• _DATA RECORDS_:
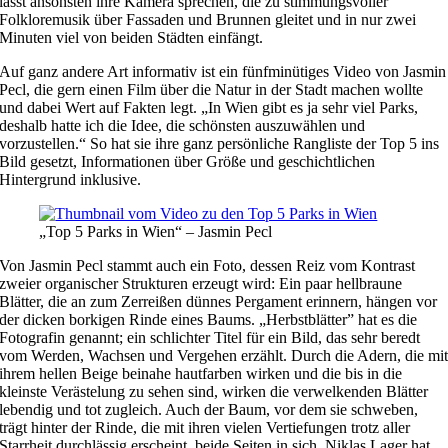
lässt ansonsten ihre Kamera sprechen, die zu stimmungsvoller
Folkloremusik über Fassaden und Brunnen gleitet und in nur zwei
Minuten viel von beiden Städten einfängt.
Auf ganz andere Art informativ ist ein fünfminütiges Video von Jasmin
Pecl, die gern einen Film über die Natur in der Stadt machen wollte
und dabei Wert auf Fakten legt. „In Wien gibt es ja sehr viel Parks,
deshalb hatte ich die Idee, die schönsten auszuwählen und
vorzustellen.“ So hat sie ihre ganz persönliche Rangliste der Top 5 ins
Bild gesetzt, Informationen über Größe und geschichtlichen
Hintergrund inklusive.
„Top 5 Parks in Wien“ – Jasmin Pecl
Von Jasmin Pecl stammt auch ein Foto, dessen Reiz vom Kontrast
zweier organischer Strukturen erzeugt wird: Ein paar hellbraune
Blätter, die an zum Zerreißen dünnes Pergament erinnern, hängen vor
der dicken borkigen Rinde eines Baums. „Herbstblätter” hat es die
Fotografin genannt; ein schlichter Titel für ein Bild, das sehr beredt
vom Werden, Wachsen und Vergehen erzählt. Durch die Adern, die mi
ihrem hellen Beige beinahe hautfarben wirken und die bis in die
kleinste Verästelung zu sehen sind, wirken die verwelkenden Blätter
lebendig und tot zugleich. Auch der Baum, vor dem sie schweben,
trägt hinter der Rinde, die mit ihren vielen Vertiefungen trotz aller
Starrheit durchlässig erscheint, beide Seiten in sich. Niklas Lager hat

• _WORK TASK_:
Exact copies of the lines from the one holding "Pecl, die gern" through the last line above, and only those, make up the answer.

• _SOLUTION FOR THIS EXERCISE_:
Pecl, die gern einen Film über die Natur in der Stadt machen wollte
und dabei Wert auf Fakten legt. „In Wien gibt es ja sehr viel Parks,
deshalb hatte ich die Idee, die schönsten auszuwählen und
vorzustellen.“ So hat sie ihre ganz persönliche Rangliste der Top 5 ins
Bild gesetzt, Informationen über Größe und geschichtlichen
Hintergrund inklusive.
„Top 5 Parks in Wien“ – Jasmin Pecl
Von Jasmin Pecl stammt auch ein Foto, dessen Reiz vom Kontrast
zweier organischer Strukturen erzeugt wird: Ein paar hellbraune
Blätter, die an zum Zerreißen dünnes Pergament erinnern, hängen vor
der dicken borkigen Rinde eines Baums. „Herbstblätter” hat es die
Fotografin genannt; ein schlichter Titel für ein Bild, das sehr beredt
vom Werden, Wachsen und Vergehen erzählt. Durch die Adern, die mi
ihrem hellen Beige beinahe hautfarben wirken und die bis in die
kleinste Verästelung zu sehen sind, wirken die verwelkenden Blätter
lebendig und tot zugleich. Auch der Baum, vor dem sie schweben,
trägt hinter der Rinde, die mit ihren vielen Vertiefungen trotz aller
Starrheit durchlässig erscheint, beide Seiten in sich. Niklas Lager hat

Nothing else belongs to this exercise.